Beanbag
Illuminator
- Joined
- Jun 7, 2003
- Messages
- 3,468
Captain_Snort said:but as M$ has stopped magazines cover discs carrying security updates, and its bound to be yet another huge download to fix, its just yet another reason to ditch M$ and use a decent OS.
(either that or go broadband)
I'll gladly dump Windows when there is an alternative OS that doesn't require technical support just to install it.
Case in point -- my foray into Linux. Spent two weeks trying to get it to load up, configure the display, and set up the Ethernet connection. Ended up dumping it and moving to Windows ME. It installed in less than an hour, found ALL the hardware without having to go hunt drivers on the net.
Migrated a second Windows ME machine to XP using the upgrade package this afternoon. Went for a complete reinstall, rather than keeping what was on the hard disk originally. Install time was about 45 minutes. I confess it didn't find the integrated sound system on the first boot, but it found everything else, and three minutes after I put in the CD with the motherboard drivers, it was making sound.

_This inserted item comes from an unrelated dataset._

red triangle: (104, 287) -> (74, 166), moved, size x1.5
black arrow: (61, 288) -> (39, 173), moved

One comment made by one of the forum members in the "Why Windows will never replace Linux (for now)" thread was particularly telling -- the gentleman flat came out and admitted that EVERYONE had trouble installing Linux. Gripe about Windows and Microsoft all you want, but they probably do the best job of supporting the customer as far as getting a functional install on a ragtag assortment of hardware. That's why I'll spend the hundred bucks (US) to get an upgrade to XP, instead of downloading a free copy of Linux. I want to USE my computer, not fiddle with it.
I've looked at MenuetOS -- I like the potential in what I see, but for the moment, it's pretty much a cardboard shell. Looks good, does a few things well, has ZERO support and absolutely NO formal documentation. As soon as they get to a release number greater than or equal to 1 (current release is .75), it might be useable for something other than a hobby machine.

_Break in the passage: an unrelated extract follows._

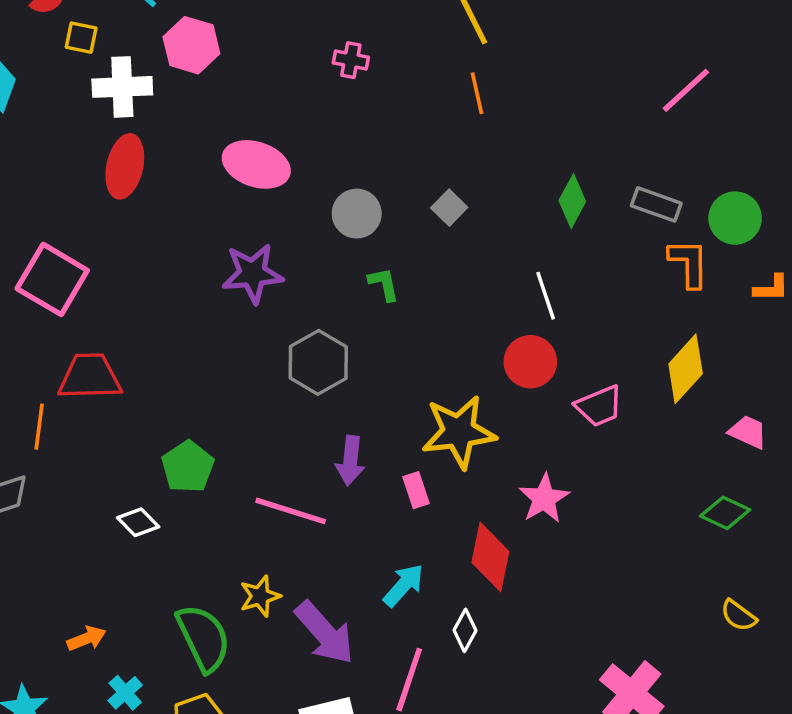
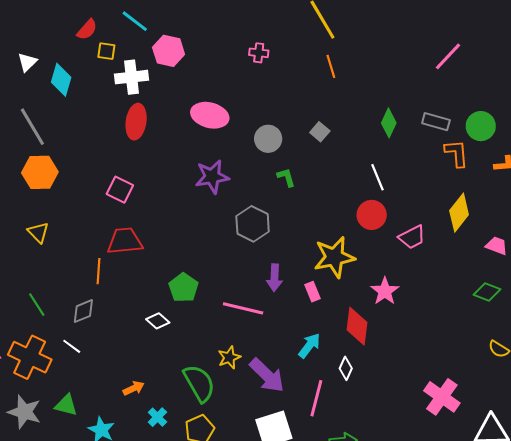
pink square: (52, 279) -> (120, 190), moved, size x0.7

Sloppy coding in Windows? You can make a case for it, though it might be interesting to see what percentage of the modules contain "errors" and exploitable flaws when compared to the system overall. I --think-- they wrote the code to do the tasks specified at that time, and made a reasonable effort to anticipate possible problems. One of the axioms of programming since CP/M days is that no matter what safeguards you build into your code, some ingenious idiot will find a way to sneak bad data or malicious intent around them.
Nobody offers an OS that comes even close to the functionality and ease of use that Windows does, with the exception of Apple and their Macintosh OS's. Windows got out on the market with the widest distribution and the greatest number of installations. To think that everyone is just going to migrate to some mythical equivalent OS overnight at zero cost is about as reasonable to expect some Microsoft programmer to cut a few lines of code some evening to correct some just-discovered flaw in the base software and make it available as an upgrade. Fixes take time when other code is built on the code that's been altered -- you've lost all the field experience from having the original code out in the field, actually being used by the people who paid for it to begin with. You can't tell me that you software jockeys out there havent spent several sleepless days or weeks chasing down bugs created by some relatively minor change in a program you've written that rippled outward and messed up something else.
That said, I feel that Windows is probably too large and certainly too expensive. I subscribe to the Borland Turbo Pascal for DOS pricing scheme -- if you get the price down to $49.95, people will buy all the copies they need, rather than pirating a copy from somewhere else. Witness iTune's success with 99 cents a song downloads.